What is expected: Repeat the stretch of entries below from the line with "комфорт може изцяло да се управлява от" through the line with "Euroclima притежава сертификат". Include both ends and add nothing.

Study material:
[Start of Attachment]
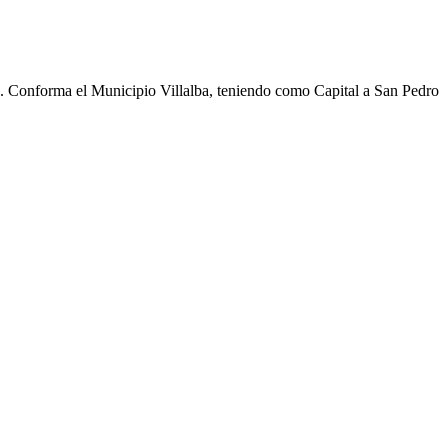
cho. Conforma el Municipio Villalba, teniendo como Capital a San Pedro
[End of Attachment]
[Start of Attachment]
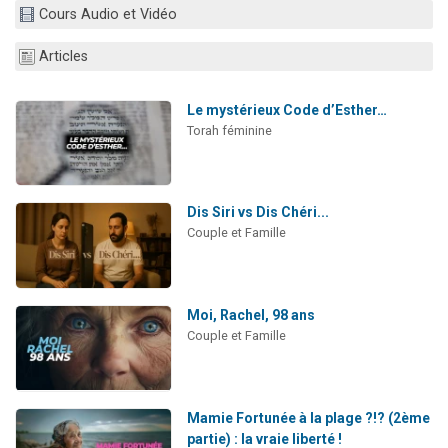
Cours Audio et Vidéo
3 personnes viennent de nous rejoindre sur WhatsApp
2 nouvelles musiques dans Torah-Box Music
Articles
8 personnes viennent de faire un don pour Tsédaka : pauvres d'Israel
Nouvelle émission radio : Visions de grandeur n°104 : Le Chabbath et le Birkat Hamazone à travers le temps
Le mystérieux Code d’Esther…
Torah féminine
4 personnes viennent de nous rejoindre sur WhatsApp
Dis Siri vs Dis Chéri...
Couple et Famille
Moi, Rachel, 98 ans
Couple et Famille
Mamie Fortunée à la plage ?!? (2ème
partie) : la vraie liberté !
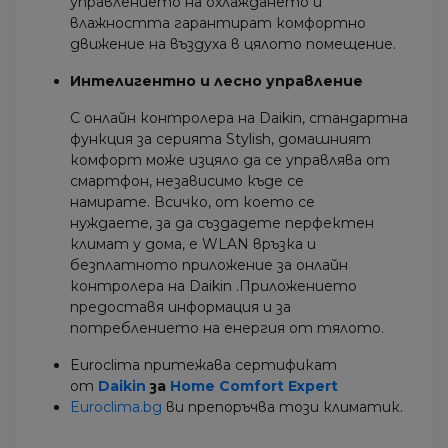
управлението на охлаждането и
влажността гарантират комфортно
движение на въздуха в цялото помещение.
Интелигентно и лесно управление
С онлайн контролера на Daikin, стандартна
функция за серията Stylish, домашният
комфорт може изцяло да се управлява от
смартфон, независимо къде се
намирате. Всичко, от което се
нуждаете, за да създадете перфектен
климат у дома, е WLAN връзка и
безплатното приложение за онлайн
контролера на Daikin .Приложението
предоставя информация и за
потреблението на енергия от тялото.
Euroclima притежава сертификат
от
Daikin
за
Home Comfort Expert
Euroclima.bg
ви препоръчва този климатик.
[End of Attachment]
[Start of Attachment]
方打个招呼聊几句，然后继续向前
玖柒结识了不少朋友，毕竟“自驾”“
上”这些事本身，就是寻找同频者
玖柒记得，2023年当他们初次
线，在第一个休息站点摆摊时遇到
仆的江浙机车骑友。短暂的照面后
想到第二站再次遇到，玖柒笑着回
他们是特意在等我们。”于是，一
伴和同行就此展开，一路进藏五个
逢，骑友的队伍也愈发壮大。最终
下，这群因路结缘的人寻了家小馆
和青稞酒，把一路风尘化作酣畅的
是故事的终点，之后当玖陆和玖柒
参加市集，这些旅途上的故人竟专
[End of Attachment]
Response area:
комфорт може изцяло да се управлява от
смартфон, независимо къде се
намирате. Всичко, от което се
нуждаете, за да създадете перфектен
климат у дома, е WLAN връзка и
безплатното приложение за онлайн
контролера на Daikin .Приложението
предоставя информация и за
потреблението на енергия от тялото.
Euroclima притежава сертификат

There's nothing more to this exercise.